A Practical Spec Template You Can Reuse
You do not need special tooling to start. A plain markdown file with five headers, filled in honestly before you open your coding agent, is enough to change the outcome of most sessions.
- Intent — one paragraph: what user problem this solves and why it matters now.
- Constraints — bullet list: framework, existing components/design tokens to reuse, performance/accessibility bars, anything that must not change.
- Inputs/outputs — concrete shapes: data schema, component props, UI states (empty, loading, error, populated).
- Non-goals — bullet list: what is explicitly out of scope for this pass.
- Acceptance criteria — a short checklist of testable statements describing done.
Write it before the first prompt, keep it in the repo alongside the feature it describes, and update it — not just the prompt — when the requirement changes. Everything else about vibe coding, including the parts that are genuinely fast and genuinely fun, works better once this one habit is in place. For more on how we think about building UI systems that hold up under both human and AI-assisted development, see our other posts on the Polo Themes blog.

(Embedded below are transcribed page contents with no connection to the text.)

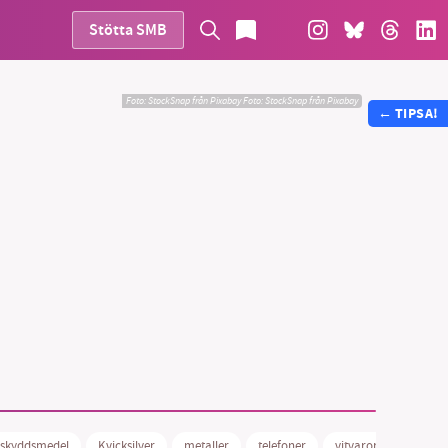
Stötta SMB
Foto: StockSnap från Pixabay
Foto:
StockSnap från Pixabay
←
TIPSA!
vår
ete –
skyddsmedel
Kvicksilver
metaller
telefoner
vitvaror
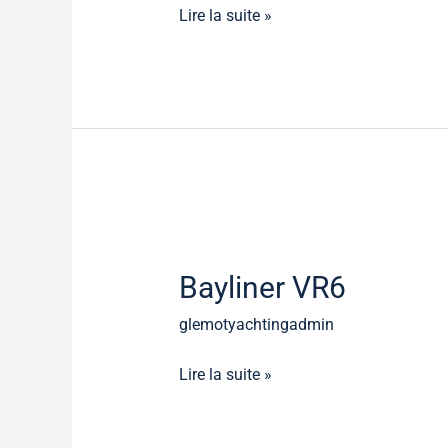
Lire la suite »
Bayliner
VR6
Bayliner VR6
glemotyachtingadmin
Lire la suite »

Frequently Asked Questions
Isn't writing a spec just slower than prompting directly?
It adds time up front and saves more time later. A five-minute spec that prevents two or three rounds of "actually, not like that" rework is a net time saver, and the gap widens the more complex or ambiguous the feature is. For truly trivial, throwaway prompts, a full spec is overkill; the discipline matters most for anything you intend to keep.
Does this only apply to Claude Code or Cursor, or does it work with any AI coding tool?
The workflow is tool-agnostic. Any agent that accepts a text prompt can be pointed at a spec file or have one pasted into its context. Tools with native project-context support (via MCP or an equivalent mechanism) make it easier to keep the spec persistently available, but the underlying habit of writing the spec first works with any model or interface.
What is the difference between this and a traditional PRD?
A traditional PRD is often written for stakeholder alignment and includes business context, timelines, and success metrics aimed at humans. A spec-first vibe coding document is leaner and aimed at an implementer, human or AI: it prioritizes explicit constraints, concrete input/output shapes, and checkable acceptance criteria over narrative and business framing. Many teams keep both, with the lightweight spec derived from the PRD right before implementation starts.
Should design specs (Figma files, mockups) replace a written spec?
They complement each other rather than replace one another. A visual reference removes ambiguity about layout and appearance, but it rarely encodes constraints, non-goals, or acceptance criteria on its own. The strongest combination is a written spec that references a concrete design file for the parts that are easier to show than to describe.